Sunday, October 20, 2013


Silver is one of the best known of the precious metals and occurs both as “native silver” and as a component in a variety of minerals.  I have a note stuck away somewhere that lists something like 40 different minerals that contain silver in their chemical composition.  Some of these minerals have less than 10% silver (i.e. boleite) while others such as acanthite have nearly 90% Ag (molecular weight).  It appears that even “native” silver is usually mixed with minor amounts of gold (electrum), antimony, arsenic, mercury and often copper (half-breed).  Crystals of “native” silver are quite rare and most often the mineral appears as massive, wiry, or as small gains.

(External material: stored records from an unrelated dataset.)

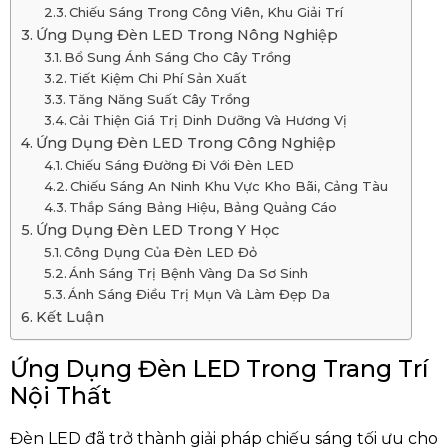
Chiếu Sáng Trong Công Viên, Khu Giải Trí
Ứng Dụng Đèn LED Trong Nông Nghiệp
Bổ Sung Ánh Sáng Cho Cây Trồng
Tiết Kiệm Chi Phí Sản Xuất
Tăng Năng Suất Cây Trồng
Cải Thiện Giá Trị Dinh Dưỡng Và Hương Vị
Ứng Dụng Đèn LED Trong Công Nghiệp
Chiếu Sáng Đường Đi Với Đèn LED
Chiếu Sáng An Ninh Khu Vực Kho Bãi, Cảng Tàu
Thắp Sáng Bảng Hiệu, Bảng Quảng Cáo
Ứng Dụng Đèn LED Trong Y Học
Công Dụng Của Đèn LED Đỏ
Ánh Sáng Trị Bệnh Vàng Da Sơ Sinh
Ánh Sáng Điều Trị Mụn Và Làm Đẹp Da
Kết Luận
Ứng Dụng Đèn LED Trong Trang Trí
Nội Thất
Đèn LED đã trở thành giải pháp chiếu sáng tối ưu cho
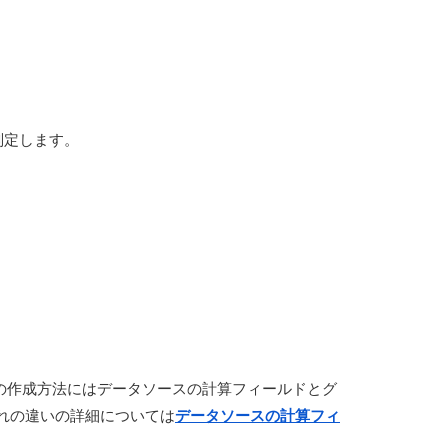
判定します。
ールドの作成方法にはデータソースの計算フィールドとグ
れの違いの詳細については
データソースの計算フィ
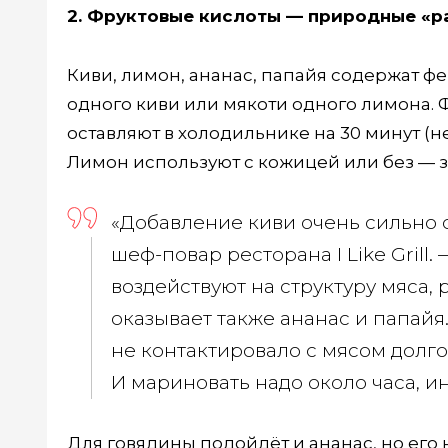
2. Фруктовые кислоты — природные «р
Киви, лимон, ананас, папайя содержат ф
одного киви или мякоти одного лимона. 
оставляют в холодильнике на 30 минут (н
Лимон используют с кожицей или без — 
«Добавление киви очень сильно 
шеф-повар ресторана I Like Grill
воздействуют на структуру мяса,
оказывает также ананас и папайя
не контактировало с мясом долго
И мариновать надо около часа, и
Для говядины подойдёт и ананас, но его н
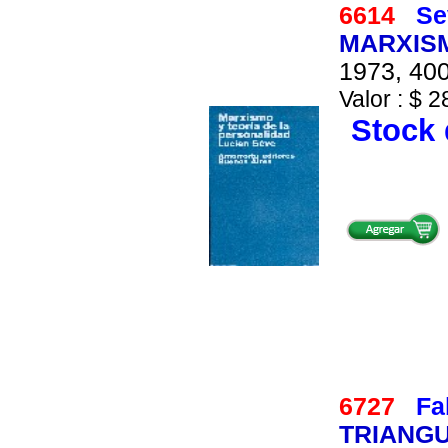
6614
Se
MARXISM
1973, 400
Valor : $ 2
Stock 
6727
Fa
TRIANGU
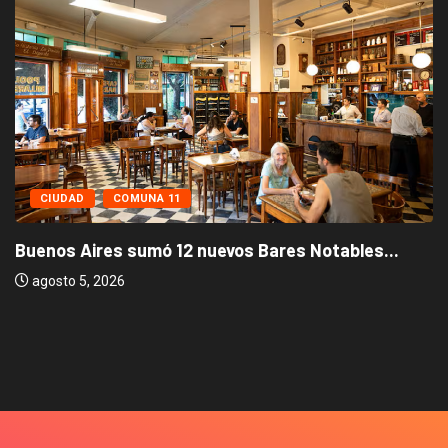
CIUDAD
COMUNA 11
Buenos Aires sumó 12 nuevos Bares Notables...
agosto 5, 2026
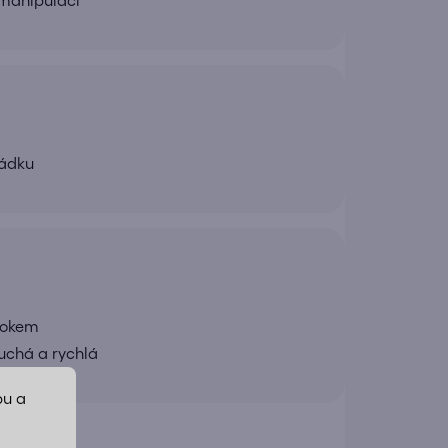
řádku
rokem
uchá a rychlá
bu a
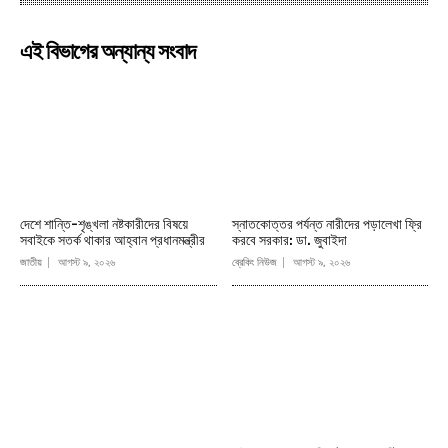
এই বিভাগের অন্যান্য সংবাদ
দেশে শান্তি-শৃঙ্খলা নষ্টকারীদের বিষয়ে
স্নাতকোত্তর পর্যন্ত নারীদের পড়ালেখা ফ্রি
সবাইকে সতর্ক থাকার আহ্বান প্রধানমন্ত্রীর
করবে সরকার: ডা. জুবাইদা
জাতীয়
আগস্ট ৯, ২০২৬
ব্রেকিং নিউজ
আগস্ট ৯, ২০২৬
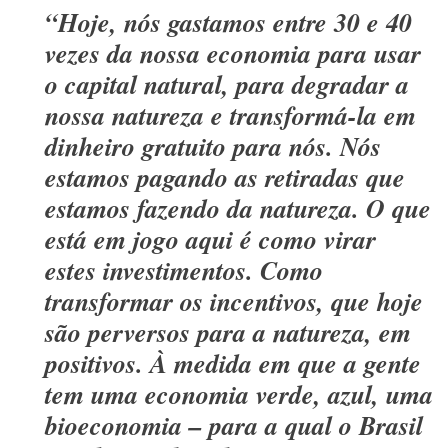
“Hoje, nós gastamos entre 30 e 40
vezes da nossa economia para usar
o capital natural, para degradar a
nossa natureza e transformá-la em
dinheiro gratuito para nós. Nós
estamos pagando as retiradas que
estamos fazendo da natureza. O que
está em jogo aqui é como virar
estes investimentos. Como
transformar os incentivos, que hoje
são perversos para a natureza, em
positivos. À medida em que a gente
tem uma economia verde, azul, uma
bioeconomia – para a qual o Brasil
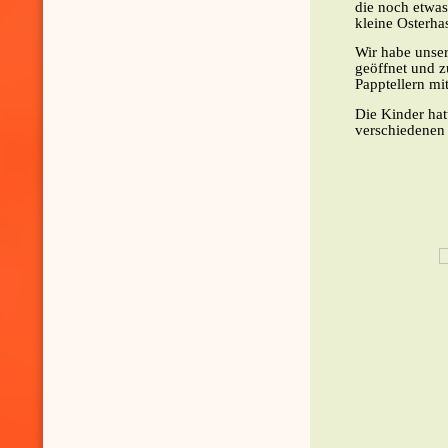
die noch etwas
kleine Osterha
Wir habe unser
geöffnet und z
Papptellern mi
Die Kinder hat
verschiedenen 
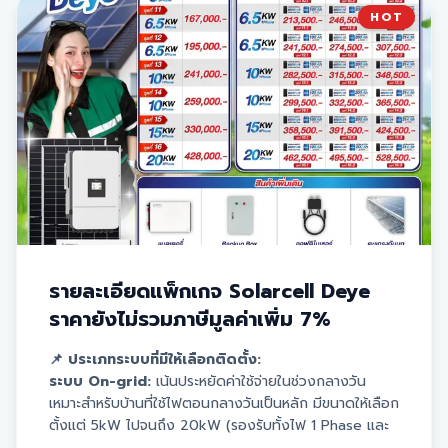
HOT
รายละเอียดแพ็กเกจ Solarcell Deye
ราคายังไม่รวมภาษีมูลค่าเพิ่ม 7%
📌 ประเภทระบบที่มีให้เลือกติดตั้ง:
ระบบ On-grid:
เน้นประหยัดค่าใช้จ่ายในช่วงกลางวัน
เหมาะสำหรับบ้านที่ใช้ไฟตอนกลางวันเป็นหลัก มีขนาดให้เลือก
ตั้งแต่ 5kW ไปจนถึง 20kW (รองรับทั้งไฟ 1 Phase และ
3 Phase)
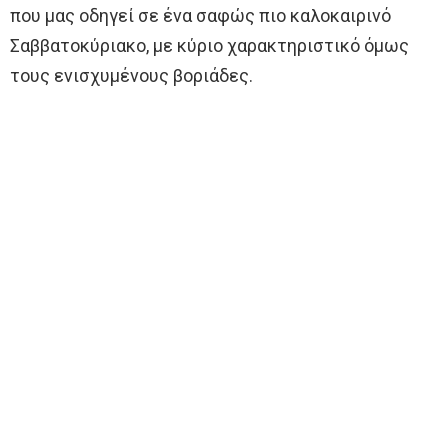
που μας οδηγεί σε ένα σαφώς πιο καλοκαιρινό
Σαββατοκύριακο, με κύριο χαρακτηριστικό όμως
τους ενισχυμένους βοριάδες.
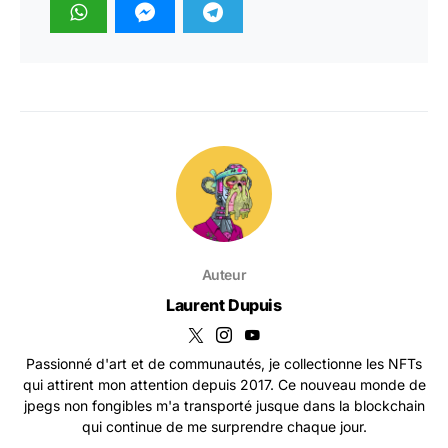
Auteur
Laurent Dupuis
Passionné d'art et de communautés, je collectionne les NFTs
qui attirent mon attention depuis 2017. Ce nouveau monde de
jpegs non fongibles m'a transporté jusque dans la blockchain
qui continue de me surprendre chaque jour.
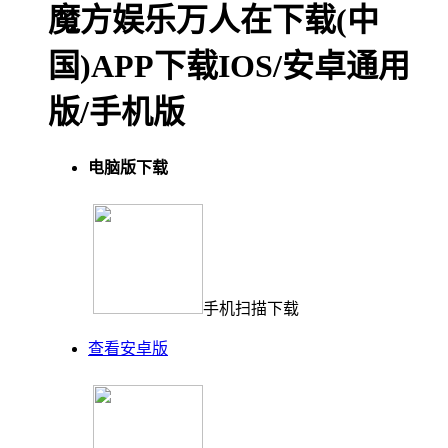
魔方娱乐万人在下载(中
国)APP下载IOS/安卓通用
版/手机版
电脑版下载
手机扫描下载
查看安卓版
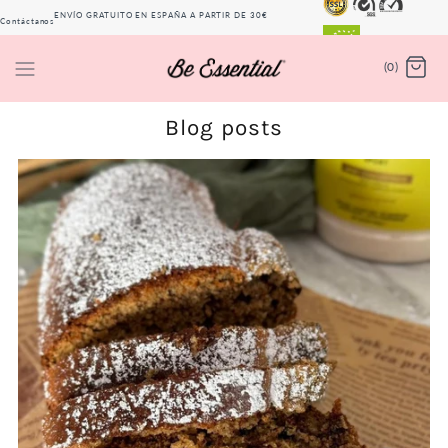
ENVÍO GRATUITO EN ESPAÑA A PARTIR DE 30€
Contáctanos
(PENÍNSULA)
(0)
Blog posts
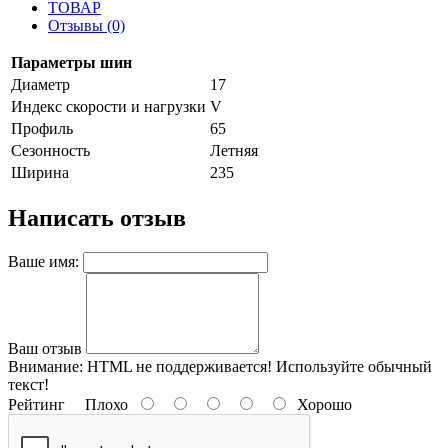
ТОВАР
Отзывы (0)
Параметры шин
Диаметр
17
Индекс скорости и нагрузки
V
Профиль
65
Сезонность
Летняя
Ширина
235
Написать отзыв
Ваше имя:
Ваш отзыв
Внимание:
HTML не поддерживается! Используйте обычный
текст!
Рейтинг
Плохо
Хорошо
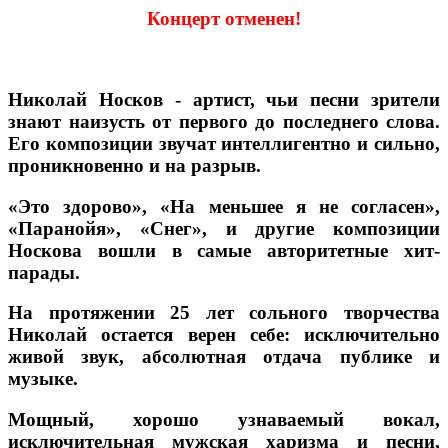
Концерт отменен!
Николай Носков - артист, чьи песни зрители
знают наизусть от первого до последнего слова.
Его композиции звучат интеллигентно и сильно,
проникновенно и на разрыв.
«Это здорово», «На меньшее я не согласен»,
«Паранойя», «Снег», и другие композиции
Носкова вошли в самые авторитетные хит-
парады.
На протяжении 25 лет сольного творчества
Николай остается верен себе: исключительно
живой звук, абсолютная отдача публике и
музыке.
Мощный, хорошо узнаваемый вокал,
исключительная мужская харизма и песни,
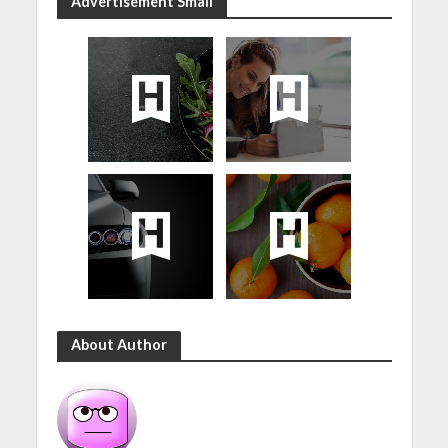
Advertisement Small
About Author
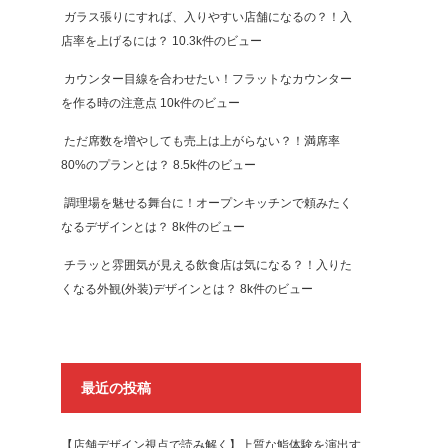
ガラス張りにすれば、入りやすい店舗になるの？！入
店率を上げるには？
10.3k件のビュー
カウンター目線を合わせたい！フラットなカウンター
を作る時の注意点
10k件のビュー
ただ席数を増やしても売上は上がらない？！満席率
80%のプランとは？
8.5k件のビュー
調理場を魅せる舞台に！オープンキッチンで頼みたく
なるデザインとは？
8k件のビュー
チラッと雰囲気が見える飲食店は気になる？！入りた
くなる外観(外装)デザインとは？
8k件のビュー
最近の投稿
【店舗デザイン視点で読み解く】上質な鮨体験を演出す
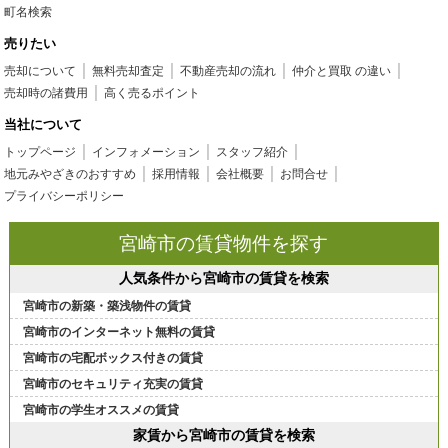
町名検索
売りたい
売却について
無料売却査定
不動産売却の流れ
仲介と買取 の違い
売却時の諸費用
高く売るポイント
当社について
トップページ
インフォメーション
スタッフ紹介
地元みやざきのおすすめ
採用情報
会社概要
お問合せ
プライバシーポリシー
宮崎市の賃貸物件を探す
人気条件から宮崎市の賃貸を検索
宮崎市の新築・築浅物件の賃貸
宮崎市のインターネット無料の賃貸
宮崎市の宅配ボックス付きの賃貸
宮崎市のセキュリティ充実の賃貸
宮崎市の学生オススメの賃貸
家賃から宮崎市の賃貸を検索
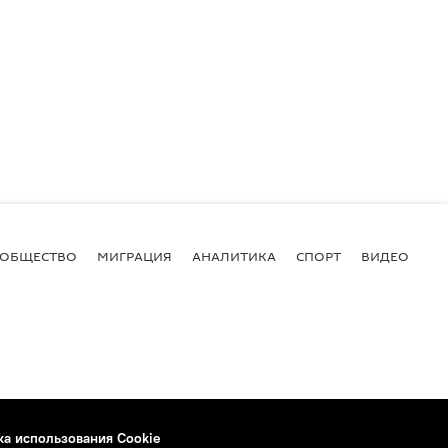
ОБЩЕСТВО
МИГРАЦИЯ
АНАЛИТИКА
СПОРТ
ВИДЕО
И
ка использования Cookie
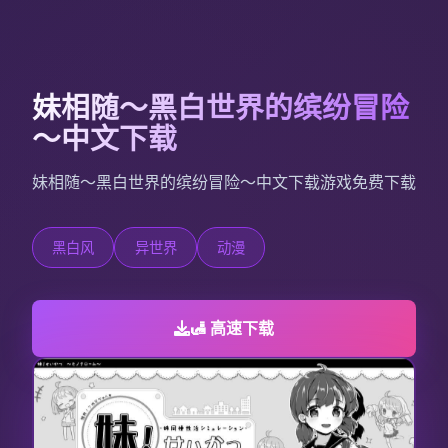
妹相随～黑白世界的缤纷冒险
～中文下载
妹相随～黑白世界的缤纷冒险～中文下载游戏免费下载
黑白风
异世界
动漫
🛃 高速下载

Metallic and adamantine crystals of pyrargyrite on a quartz base with a few solitary and terminated quartz crystals.  Width of specimen ~2.2 cm.
Among the silver minerals there are several that form rather beautiful colored crystals.  For example, boleite is a halide (with Ag) that crystalizes as deep blue cubes.  I have examples of two silver minerals that are both known as “ruby silver”: pyrargyrite (dark ruby silver) and proustite (light ruby silver); both are sulfosalts (rather rare minerals containing two or more metals plus sulfur or selenium).  Pyrargyrite is a silver antimony sulfide (Ag3SbS3) and is isomorphous (both are end members of a solid solution series) with the silver arsenic sulfide proustite (Ag3AsS3).  Both minerals resemble each other however they rarely “mix” with each other.  That is, pyrargyrite contains little As and proustite contains little Sb---there do not seem to be middle members in the solid solution series.   

Photomicrograph showing individual pyrargyrite crystals.  The striations may be twinning planes.  Width of photo ~8 mm.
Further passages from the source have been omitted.